WHAT TO PRODUCE: Check every line below for the word "migração" and copy the ones that have it.

DATA FOR PROCESSING:
◇ ◇ ◇ ◇ ◇ ◇ ◇

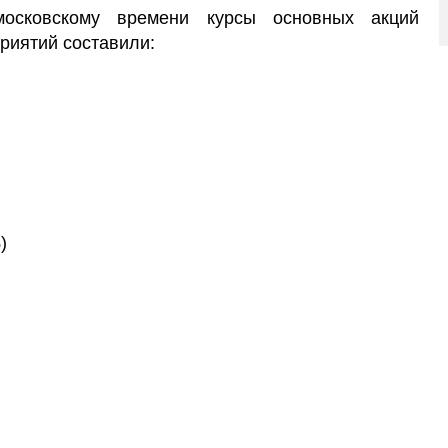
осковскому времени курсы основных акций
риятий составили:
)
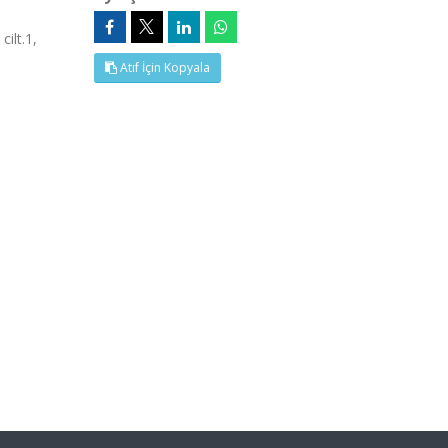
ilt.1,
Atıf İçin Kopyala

◇ ◇ ◇ ◇ ◇ ◇ ◇

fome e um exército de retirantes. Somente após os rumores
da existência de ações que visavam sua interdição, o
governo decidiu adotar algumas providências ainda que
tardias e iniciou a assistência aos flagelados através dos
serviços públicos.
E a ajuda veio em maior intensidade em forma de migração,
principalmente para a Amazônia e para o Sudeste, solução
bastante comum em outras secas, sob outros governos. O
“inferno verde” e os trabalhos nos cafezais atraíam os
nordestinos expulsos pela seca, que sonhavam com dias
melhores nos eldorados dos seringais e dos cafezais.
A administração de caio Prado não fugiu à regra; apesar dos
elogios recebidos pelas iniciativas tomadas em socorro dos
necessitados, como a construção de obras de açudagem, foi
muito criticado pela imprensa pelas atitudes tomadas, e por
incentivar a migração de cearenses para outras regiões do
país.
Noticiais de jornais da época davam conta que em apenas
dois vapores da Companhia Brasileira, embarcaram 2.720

◇ ◇ ◇ ◇ ◇ ◇ ◇

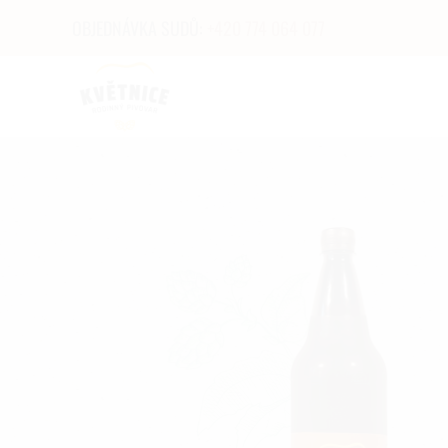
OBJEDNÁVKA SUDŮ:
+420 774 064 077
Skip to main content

◇ ◇ ◇ ◇ ◇ ◇ ◇

ANSWER SPACE:
E a ajuda veio em maior intensidade em forma de migração,
incentivar a migração de cearenses para outras regiões do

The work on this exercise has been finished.